Carmen Herrera, Untitled Estructura (Yellow), 1966/2016, Acrylic and aluminum, Gift of Funds from Glenstone Foundation and David M. Rubenstein, 2022.18.2

Carmen Herrera, Untitled Estructura (Yellow)

Carmen Herrera conceived her series of Estructuras (Structures) in the 1960s. Untitled Estructura (Yellow) features two triangular wedges that hang side by side. The wedges are reverses of each other: one narrows at the bottom and the other at the top. The slice of wall between them becomes part of the work. Herrera’s art often makes us question where the painting begins and ends.

Herrera studied art and architecture in Havana, Cuba, before moving to New York City in 1939. Living there and in Paris, Herrera developed a distinct style of crisp and vividly colorful paintings. But the artist was nearly 90 years old before art world recognized her vision, which included bringing her paintings into three dimensions.

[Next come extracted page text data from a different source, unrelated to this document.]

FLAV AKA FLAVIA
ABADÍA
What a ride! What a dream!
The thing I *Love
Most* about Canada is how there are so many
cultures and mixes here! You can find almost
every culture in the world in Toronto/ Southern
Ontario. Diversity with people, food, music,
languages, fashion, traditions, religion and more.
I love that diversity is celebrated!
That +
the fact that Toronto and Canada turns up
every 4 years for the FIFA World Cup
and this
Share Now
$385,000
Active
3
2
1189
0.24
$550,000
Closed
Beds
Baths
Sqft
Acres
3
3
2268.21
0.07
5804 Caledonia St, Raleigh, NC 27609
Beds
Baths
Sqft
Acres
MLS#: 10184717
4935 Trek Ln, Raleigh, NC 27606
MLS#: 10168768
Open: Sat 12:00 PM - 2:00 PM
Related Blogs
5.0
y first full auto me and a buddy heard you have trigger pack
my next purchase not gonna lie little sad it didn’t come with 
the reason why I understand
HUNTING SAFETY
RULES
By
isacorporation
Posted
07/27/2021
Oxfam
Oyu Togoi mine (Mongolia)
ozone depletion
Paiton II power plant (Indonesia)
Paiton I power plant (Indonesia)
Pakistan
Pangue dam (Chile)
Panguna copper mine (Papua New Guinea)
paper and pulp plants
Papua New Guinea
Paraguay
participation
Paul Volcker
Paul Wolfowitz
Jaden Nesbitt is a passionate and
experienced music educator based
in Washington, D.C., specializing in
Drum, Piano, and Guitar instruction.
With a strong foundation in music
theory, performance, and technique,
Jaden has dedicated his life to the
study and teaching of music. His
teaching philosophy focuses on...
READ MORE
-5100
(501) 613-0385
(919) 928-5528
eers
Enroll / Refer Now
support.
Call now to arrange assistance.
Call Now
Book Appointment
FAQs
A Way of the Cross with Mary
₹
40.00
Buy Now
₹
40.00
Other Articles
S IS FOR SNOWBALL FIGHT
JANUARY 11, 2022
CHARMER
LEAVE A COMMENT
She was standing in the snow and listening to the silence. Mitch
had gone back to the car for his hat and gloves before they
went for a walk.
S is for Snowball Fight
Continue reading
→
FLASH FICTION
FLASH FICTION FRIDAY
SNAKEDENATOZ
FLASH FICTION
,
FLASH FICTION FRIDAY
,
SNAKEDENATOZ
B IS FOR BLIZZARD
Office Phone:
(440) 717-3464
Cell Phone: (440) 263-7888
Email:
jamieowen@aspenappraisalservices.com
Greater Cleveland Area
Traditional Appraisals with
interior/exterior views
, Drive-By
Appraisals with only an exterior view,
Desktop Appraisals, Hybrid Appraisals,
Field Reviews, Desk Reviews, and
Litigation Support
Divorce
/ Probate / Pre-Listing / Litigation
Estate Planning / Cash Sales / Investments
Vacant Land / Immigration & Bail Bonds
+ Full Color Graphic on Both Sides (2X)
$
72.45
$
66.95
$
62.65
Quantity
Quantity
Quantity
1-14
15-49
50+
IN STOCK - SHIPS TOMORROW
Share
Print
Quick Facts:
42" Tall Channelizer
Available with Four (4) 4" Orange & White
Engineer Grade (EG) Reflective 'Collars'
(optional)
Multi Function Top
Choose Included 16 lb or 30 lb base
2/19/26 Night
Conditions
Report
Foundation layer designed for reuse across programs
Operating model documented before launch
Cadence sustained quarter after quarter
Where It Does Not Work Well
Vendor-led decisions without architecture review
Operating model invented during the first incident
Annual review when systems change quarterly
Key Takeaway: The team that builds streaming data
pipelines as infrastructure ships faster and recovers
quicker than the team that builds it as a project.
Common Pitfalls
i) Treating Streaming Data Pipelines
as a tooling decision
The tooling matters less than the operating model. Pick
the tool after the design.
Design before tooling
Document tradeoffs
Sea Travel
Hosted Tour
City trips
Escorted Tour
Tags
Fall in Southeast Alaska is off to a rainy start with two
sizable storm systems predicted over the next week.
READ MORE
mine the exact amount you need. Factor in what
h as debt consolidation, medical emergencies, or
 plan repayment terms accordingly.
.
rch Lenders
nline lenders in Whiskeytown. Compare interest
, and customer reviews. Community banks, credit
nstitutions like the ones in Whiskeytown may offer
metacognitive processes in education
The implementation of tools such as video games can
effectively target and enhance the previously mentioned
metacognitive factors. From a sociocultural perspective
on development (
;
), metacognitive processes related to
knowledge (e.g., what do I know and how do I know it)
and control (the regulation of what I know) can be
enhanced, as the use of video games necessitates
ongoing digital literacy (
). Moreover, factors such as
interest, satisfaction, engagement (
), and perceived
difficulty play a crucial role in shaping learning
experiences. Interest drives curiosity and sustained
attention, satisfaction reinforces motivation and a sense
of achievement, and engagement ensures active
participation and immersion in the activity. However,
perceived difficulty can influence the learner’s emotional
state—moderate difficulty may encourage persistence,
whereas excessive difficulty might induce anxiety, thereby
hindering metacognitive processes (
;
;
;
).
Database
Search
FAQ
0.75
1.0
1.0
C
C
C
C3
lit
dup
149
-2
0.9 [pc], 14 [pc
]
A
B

Upper Level, Gallery 406-A

 

Freddy Rodríguez, Casabe y Cruz II, 1991, acrylic, sawdust, and glass on canvas, Avalon Fund, 2022.135.1

Freddy Rodríguez, Casabe y Cruz II

This painting references the history of the Dominican Republic, where artist Freddy Rodríguez was born. Embellished with a cross, the circular canvas evokes communion bread—typically a flat white wafer. In the Catholic ritual of the Eucharist, the bread stands in for the body of Jesus Christ. But the painting also resembles casabe, a bread derived from yuca roots of the cassava plant. The bread is popular across the Caribbean and Latin America as well as their diasporas.

Rodríguez merges these two foods, alluding to the Christian colonization of the island of Hispaniola. Using the color white, the artist also references the colonizers’ desire to purify Indigenous and African religions and traditions.

Upper Level, Gallery 406

 

Dino Aranda, Three Figures, 1968, acrylic on canvas, Gift of Werth V. Zuver, 2019.101.1

Dino Aranda, Three Figures (Tres Figuras)

In Three Figures (Tres Figuras), Dino Aranda depicts three abstracted human bodies in coffin- or cage-like forms. The painting is part of a haunting series he made in response to the murder of students during the Somoza dictatorship. The Somoza family ruled the artist’s native Nicaragua from 1936 to 1979.

Aranda played a key role in establishing Managua, Nicaragua’s capital, as a center of Latin American art in the 1960s. In 1965, he moved to Washington, DC, to study at the Corcoran School of Art. There, Aranda cofounded Fondo del Sol Visual Arts Center. The gallery presented the work of Latin American and Latinx artists, organizing traveling exhibitions across the United States and Mexico.

Upper Level, Gallery 407

 

Sculpture Garden

Alfredo Halegua, America, 1970, cor-ten steel, Donated in memory of Andre Lovell Roberts, 1894-1971, 1977.28.1

Alfredo Halegua, America

Alfredo Halegua initially didn’t name this 25-foot sculpture. Nearly two decades after its creation, he added the title America, which is inspired by the form of the work. Halegua said that the bend near its base reminded him of something that grew with great difficulty at first, but resulted in “something positive”—like the United States.

The Washington, DC–based sculptor, born in Uruguay, creates large-scale abstract sculptures using materials like steel and metal. He focuses on geometric abstraction and on the two-dimensionality of lines and forms. The artist has experimented for decades with clean lines, sharp angles, and negative space. Halegua’s public artworks are on view across the United States.